Casablanca. La décharge de Médiouna restera ouverte!
Ceux qui espéraient une fermeture de la décharge de Médiouna pour ce 1er janvier 2017 devront déchanter et patienter.
Le Conseil de la ville de Casablanca, réuni en session extraordinaire ce mercredi 16 novembre, a décidé de prolonger l’utilisation de la décharge de Médiouna pour 6 mois supplémentaires. Rien n’indique que cette durée suffira pour régler un problème posé depuis plusieurs années.
Maintenant que la COP22 est quasiment passée, le Conseil de la ville sent moins de pression et ne s'en cache pas.
Officiellement, le Conseil invoque une difficulté majeure: la relation avec le gestionnaire du site, la société Ecomed, qui dispose d'un contrat courant sur 16 ans encore.
La société Ecomed a déposé, début juin 2016, un recours devant le tribunal de commerce de Casablanca, contre la ville de Casablanca.
Ecomed accuse la ville de ne pas l’avoir payée depuis 8 mois avant la date du recours. Et en second lieu, et pendant plusieurs années d’exploitation, d’avoir minoré les tonnages traités pour payer uniquement la moitié des sommes dues. Elle réclame 150 MDH à la ville. Le maire Abdelaziz Omari est au courant, il a été saisi officiellement avant le recours judiciaire, mais n’a pas réagi, selon nos sources. De son côté, la ville affirme que les demandes d'Ecomed sont trop élevées.
La ville accuse Ecomed d'être débitrice de la somme de "46 MDH selon les déclarations de la Cour des comptes". "Le gestionnaire n’a pas respecté l’une des clauses du contrat qui consiste à réaliser le tri des déchets à 6,34 DH/tonne", nous explique une source du Conseil de la ville.
Le tarif proposé par la société pour la gestion de la nouvelle décharge est jugé excessif: 120 DH pour chaque tonne de déchets traitée, alors que cette opération coûte 42 DH dans l'actuelle décharge, selon cette source. Contacté par nos soins, un responsable d'Ecomed dément catégoriquemet cette accusation: "Notre tarif est inchangé, c'est celui prévu par le contrat. La vraie source du blocage est l'absence d'autorisation de la commune Mejjatia".
La création de la nouvelle décharge bénéficiera, selon nos sources, d'une subvention de 70 MDH allouée par le ministère de l'Environnement à la commune de Casablanca en tant que gestionnaire du projet. La ville participera à son tour avec un montant de 20,4 MDH.

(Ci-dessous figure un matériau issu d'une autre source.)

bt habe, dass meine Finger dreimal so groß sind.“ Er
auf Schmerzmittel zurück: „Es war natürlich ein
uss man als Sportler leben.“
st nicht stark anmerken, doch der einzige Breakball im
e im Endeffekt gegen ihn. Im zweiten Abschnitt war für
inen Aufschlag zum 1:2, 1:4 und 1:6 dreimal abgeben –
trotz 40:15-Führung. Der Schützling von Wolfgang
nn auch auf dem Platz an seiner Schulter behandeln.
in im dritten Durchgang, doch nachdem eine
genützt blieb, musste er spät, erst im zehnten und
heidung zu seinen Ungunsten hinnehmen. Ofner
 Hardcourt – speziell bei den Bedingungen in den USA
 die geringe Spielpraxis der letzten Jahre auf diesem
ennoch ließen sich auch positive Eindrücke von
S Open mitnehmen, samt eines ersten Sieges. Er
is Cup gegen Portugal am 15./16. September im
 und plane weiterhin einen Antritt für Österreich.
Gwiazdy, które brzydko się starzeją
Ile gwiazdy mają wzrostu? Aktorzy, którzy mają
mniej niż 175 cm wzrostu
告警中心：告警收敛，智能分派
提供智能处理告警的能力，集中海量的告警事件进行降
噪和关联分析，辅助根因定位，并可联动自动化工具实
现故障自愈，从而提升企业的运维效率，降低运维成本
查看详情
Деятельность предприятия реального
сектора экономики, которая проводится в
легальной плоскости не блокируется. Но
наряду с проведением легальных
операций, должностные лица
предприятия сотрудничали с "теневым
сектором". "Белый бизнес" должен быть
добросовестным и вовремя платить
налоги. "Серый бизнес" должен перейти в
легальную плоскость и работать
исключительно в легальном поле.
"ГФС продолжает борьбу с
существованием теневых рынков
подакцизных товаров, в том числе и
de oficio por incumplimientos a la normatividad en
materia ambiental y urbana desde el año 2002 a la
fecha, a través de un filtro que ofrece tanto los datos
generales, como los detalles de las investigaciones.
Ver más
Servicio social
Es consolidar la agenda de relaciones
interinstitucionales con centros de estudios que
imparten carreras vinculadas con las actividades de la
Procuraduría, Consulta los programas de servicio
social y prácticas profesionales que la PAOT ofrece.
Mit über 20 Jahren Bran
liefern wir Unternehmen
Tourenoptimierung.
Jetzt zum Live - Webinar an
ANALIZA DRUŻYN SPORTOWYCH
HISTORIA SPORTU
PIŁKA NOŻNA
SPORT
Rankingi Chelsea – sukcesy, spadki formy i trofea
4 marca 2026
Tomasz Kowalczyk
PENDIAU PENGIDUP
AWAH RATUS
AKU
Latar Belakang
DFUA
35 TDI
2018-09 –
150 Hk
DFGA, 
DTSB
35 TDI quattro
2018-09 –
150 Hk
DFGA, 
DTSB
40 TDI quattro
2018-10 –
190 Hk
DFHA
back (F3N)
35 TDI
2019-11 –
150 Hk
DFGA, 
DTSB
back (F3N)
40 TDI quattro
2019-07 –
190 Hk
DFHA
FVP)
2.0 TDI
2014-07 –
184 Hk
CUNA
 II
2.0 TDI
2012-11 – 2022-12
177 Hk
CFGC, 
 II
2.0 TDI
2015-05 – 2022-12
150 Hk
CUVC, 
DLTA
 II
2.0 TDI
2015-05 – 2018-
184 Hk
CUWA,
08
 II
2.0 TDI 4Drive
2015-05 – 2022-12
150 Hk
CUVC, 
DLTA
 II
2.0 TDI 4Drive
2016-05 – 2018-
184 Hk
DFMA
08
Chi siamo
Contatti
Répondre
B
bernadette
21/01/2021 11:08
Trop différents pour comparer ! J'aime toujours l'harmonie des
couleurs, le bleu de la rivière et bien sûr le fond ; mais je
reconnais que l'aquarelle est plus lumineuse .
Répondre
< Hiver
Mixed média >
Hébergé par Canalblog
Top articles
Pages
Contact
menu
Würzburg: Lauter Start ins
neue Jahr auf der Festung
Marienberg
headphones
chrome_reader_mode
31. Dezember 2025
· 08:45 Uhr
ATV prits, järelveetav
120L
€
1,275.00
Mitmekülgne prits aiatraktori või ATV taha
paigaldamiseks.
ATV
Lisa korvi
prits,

Le risque de blocage provient du fait que le contrat autorise Ecomed à arrêter ses prestations en cas de non-paiement. Le contrat court sur 18 ans. Si le problème n’est pas réglé, c’est tout le projet de construction d’une décharge contrôlée aux bons standards qui est menacé.

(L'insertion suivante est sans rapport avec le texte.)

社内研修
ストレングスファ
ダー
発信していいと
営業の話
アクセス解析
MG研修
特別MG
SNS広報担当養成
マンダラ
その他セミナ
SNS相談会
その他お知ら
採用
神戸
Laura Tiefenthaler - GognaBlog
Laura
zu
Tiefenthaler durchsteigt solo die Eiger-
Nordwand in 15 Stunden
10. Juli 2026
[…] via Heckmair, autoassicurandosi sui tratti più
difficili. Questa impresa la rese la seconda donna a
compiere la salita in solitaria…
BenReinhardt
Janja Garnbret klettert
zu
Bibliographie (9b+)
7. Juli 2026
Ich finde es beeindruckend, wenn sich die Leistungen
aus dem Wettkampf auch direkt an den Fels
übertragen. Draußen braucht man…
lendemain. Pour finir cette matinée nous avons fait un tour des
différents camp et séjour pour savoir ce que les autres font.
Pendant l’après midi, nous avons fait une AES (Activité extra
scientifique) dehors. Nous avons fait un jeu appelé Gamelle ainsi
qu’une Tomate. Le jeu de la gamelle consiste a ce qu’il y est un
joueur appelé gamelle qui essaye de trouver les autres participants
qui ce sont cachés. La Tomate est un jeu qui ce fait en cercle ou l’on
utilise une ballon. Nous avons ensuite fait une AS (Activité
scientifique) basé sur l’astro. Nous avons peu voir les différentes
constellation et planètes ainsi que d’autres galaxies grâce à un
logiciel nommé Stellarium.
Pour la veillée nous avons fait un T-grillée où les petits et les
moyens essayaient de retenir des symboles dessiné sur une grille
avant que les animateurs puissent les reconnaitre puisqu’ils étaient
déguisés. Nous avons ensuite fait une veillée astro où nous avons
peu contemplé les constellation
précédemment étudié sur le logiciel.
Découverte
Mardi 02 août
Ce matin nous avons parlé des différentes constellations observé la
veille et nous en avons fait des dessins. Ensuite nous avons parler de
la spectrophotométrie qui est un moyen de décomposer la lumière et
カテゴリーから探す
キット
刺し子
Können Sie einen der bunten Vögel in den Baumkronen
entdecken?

La ville aurait aimé, selon nos sources, dénoncer le contrat, mais jurdiquement cela semble compliqué, voire illégal et coûteux.
La décharge de Médiouna est gérée par la société Ecomed depuis 2008. Le contrat prévoyait une exploitation pendant deux ans, suivie d’une fermeture de ce site et l’ouverture concomitante d’une seconde décharge de 80 hectares située à proximité.

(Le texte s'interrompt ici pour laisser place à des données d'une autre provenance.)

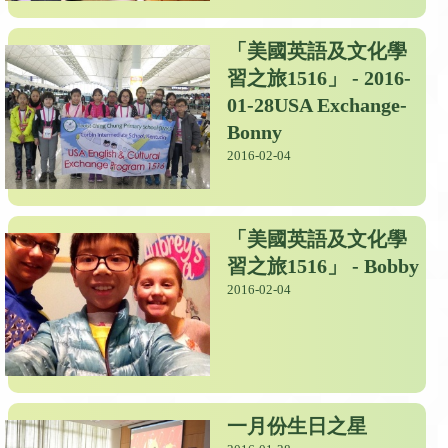
「美國英語及文化學
習之旅1516」
- 2016-
01-28USA Exchange-
Bonny
2016-02-04
「美國英語及文化學
習之旅1516」
- Bobby
2016-02-04
一月份生日之星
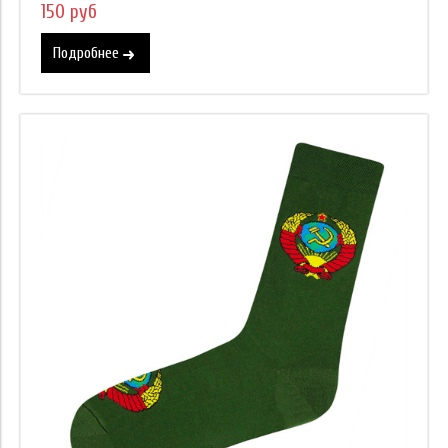
150 руб
Подробнее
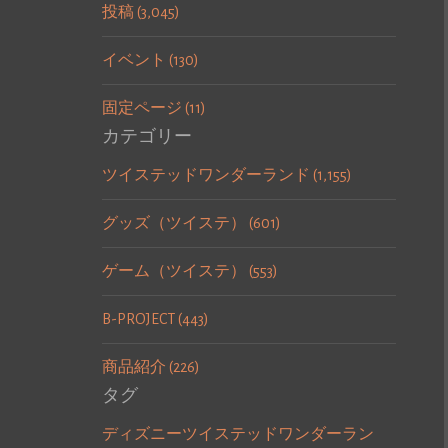
投稿 (3,045)
イベント (130)
固定ページ (11)
カテゴリー
ツイステッドワンダーランド (1,155)
グッズ（ツイステ） (601)
ゲーム（ツイステ） (553)
B-PROJECT (443)
商品紹介 (226)
タグ
ディズニーツイステッドワンダーラン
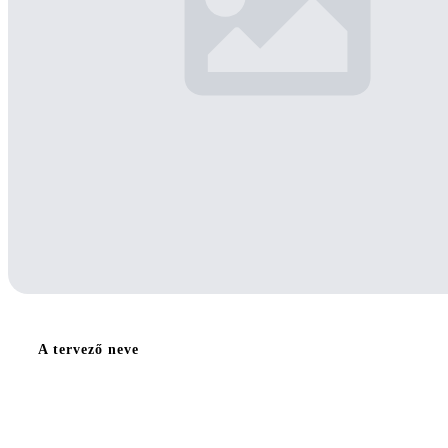
A tervező neve
Gregor Mihály, Séllei Zoltán, Palyik János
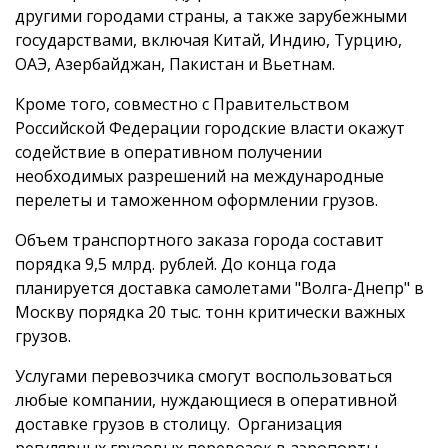
другими городами страны, а также зарубежными
государствами, включая Китай, Индию, Турцию,
ОАЭ, Азербайджан, Пакистан и Вьетнам.
Кроме того, совместно с Правительством
Российской Федерации городские власти окажут
содействие в оперативном получении
необходимых разрешений на международные
перелеты и таможенном оформлении грузов.
Объем транспортного заказа города составит
порядка 9,5 млрд. рублей. До конца года
планируется доставка самолетами "Волга-Днепр" в
Москву порядка 20 тыс. тонн критически важных
грузов.
Услугами перевозчика смогут воспользоваться
любые компании, нуждающиеся в оперативной
доставке грузов в столицу. Организация
регулярных грузовых перевозок в аэропорты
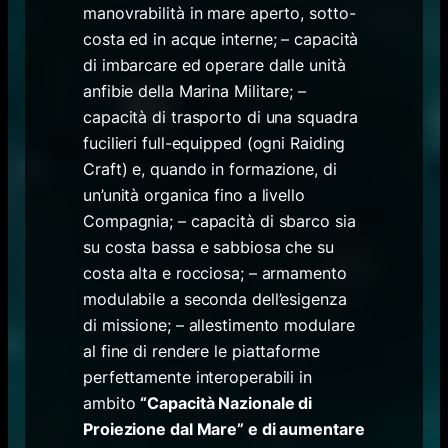
manovrabilità in mare aperto, sotto-
costa ed in acque interne; – capacità
di imbarcare ed operare dalle unità
anfibie della Marina Militare; –
capacità di trasporto di una squadra
fucilieri full-equipped (ogni Raiding
Craft) e, quando in formazione, di
un’unità organica fino a livello
Compagnia; – capacità di sbarco sia
su costa bassa e sabbiosa che su
costa alta e rocciosa; – armamento
modulabile a seconda dell’esigenza
di missione; – allestimento modulare
al fine di rendere le piattaforme
perfettamente interoperabili in
ambito
“Capacità Nazionale di
Proiezione dal Mare” e di aumentare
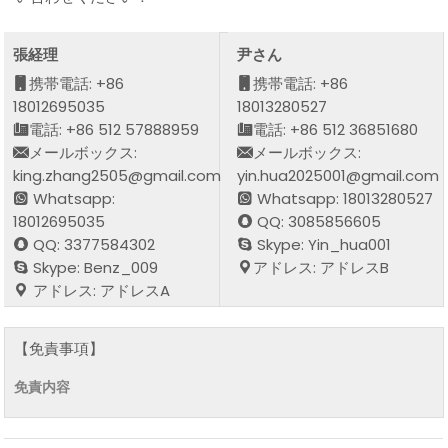
張経理
尹さん
携帯電話: +86
携帯電話: +86
18012695035
18013280527
電話: +86 512 57888959
電話: +86 512 36851680
メールボックス:
メールボックス:
king.zhang2505@gmail.com
yin.hua2025001@gmail.com
Whatsapp:
Whatsapp: 18013280527
18012695035
QQ: 3085856605
QQ: 3377584302
Skype: Yin_hua001
Skype: Benz_009
アドレス: アドレスB
アドレス: アドレスA
【免責事項】
免責内容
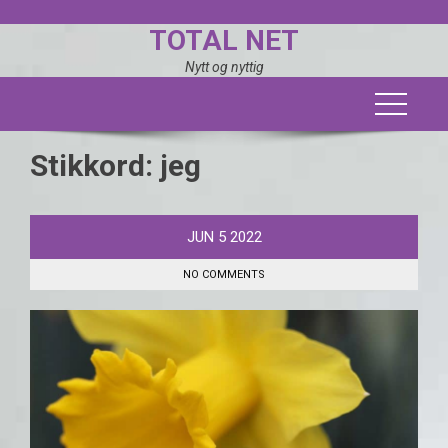
Skip
TOTAL NET
to
content
Nytt og nyttig
Stikkord:
jeg
JUN
5
2022
NO COMMENTS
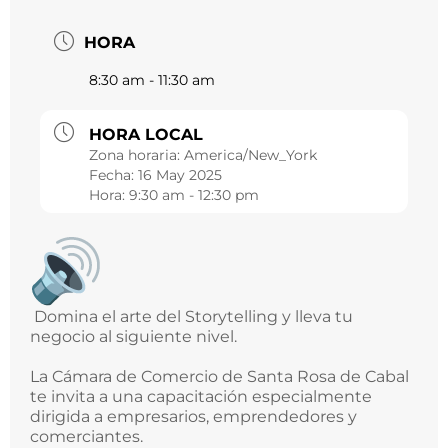
HORA
8:30 am - 11:30 am
HORA LOCAL
Zona horaria:
America/New_York
Fecha:
16 May 2025
Hora:
9:30 am - 12:30 pm
Domina el arte del Storytelling y lleva tu
negocio al siguiente nivel.
La Cámara de Comercio de Santa Rosa de Cabal
te invita a una capacitación especialmente
dirigida a empresarios, emprendedores y
comerciantes.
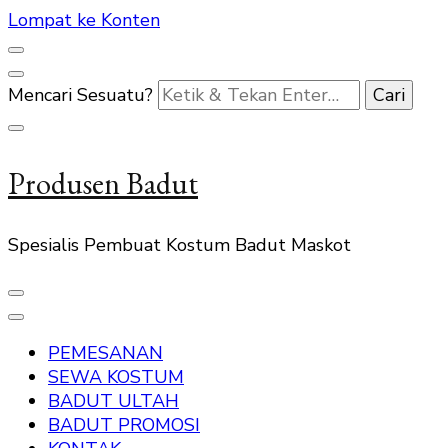
Lompat ke Konten
Mencari Sesuatu?
Produsen Badut
Spesialis Pembuat Kostum Badut Maskot
PEMESANAN
SEWA KOSTUM
BADUT ULTAH
BADUT PROMOSI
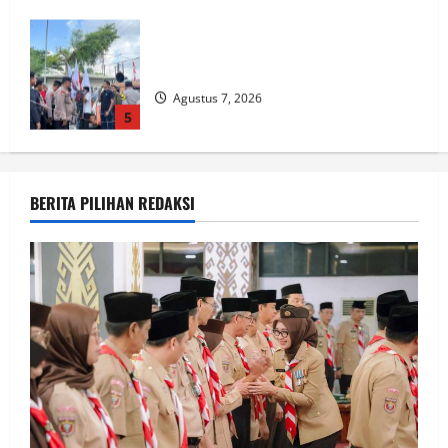
Wagub Jihan Kukuhkan Pengurus
Mabigus dan Pembina Gudep UIN Raden
Intan, Dorong Pramuka Perkuat
Karakter Generasi Muda
1
Agustus 7, 2026
Pemprov Lampung Intensifkan
Percepatan Penanggulangan
BERITA PILIHAN REDAKSI
Tuberkulosis di Tanggamus
Agustus 7, 2026
2
Soal Ritel Modern Ilegal, DPD PPWI
Lampung Desak Bupati dan DPRD Tindak
Tegas Penegakan Perda No 02/2016
Agustus 7, 2026
3
Ketua DPD PPWI Lampung Soroti
Dampak Efisiensi Anggaran: Transparansi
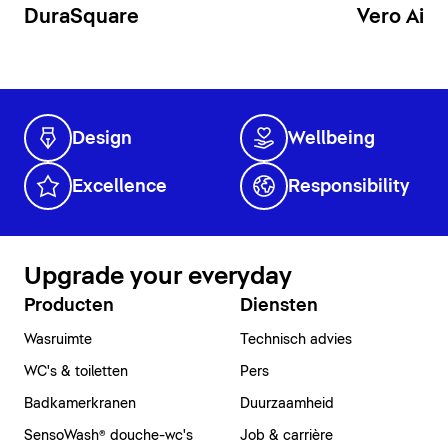
DuraSquare
Vero Air
Design
Wellbeing
Excellence
Responsibility
Upgrade your everyday
Producten
Diensten
Wasruimte
Technisch advies
WC's & toiletten
Pers
Badkamerkranen
Duurzaamheid
SensoWash® douche-wc's
Job & carrière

La ville s’engageait à ce que les deux terrains concernés soient “libres de toute occupation“, engagement qui n’a pas été respecté, puisque la ville n’est jamais parvenue à évacuer ni interdire l’accès aux chiffonniers ni au bétail.
L'autre problème qui se posait concernait le terrain sur lequel doit être établie la nouvelle décharge. Le problème a fini par être réglé et l'acquisition finalisée cette année.
Une source informée proche du Conseil de la ville a indiqué à Médias24 que le vrai problème qui provoque le blocage est celui de l'absence d'autorisation de la part de la commune Mejjatia-Oulad Taleb sur laquelle doit être construite la nouvelle décharge. Le Conseil de la ville de Casablanca espérait une intervention de la tutelle (ministère de l'Intérieur) pour que la commune accepte d'accorder cette autorisation. Selon notre source, aucune autorisation n'a été à ce jour octroyée.
Le dossier est géré au sein du Conseil de la ville avec une discrétion qui frôle l'opacité.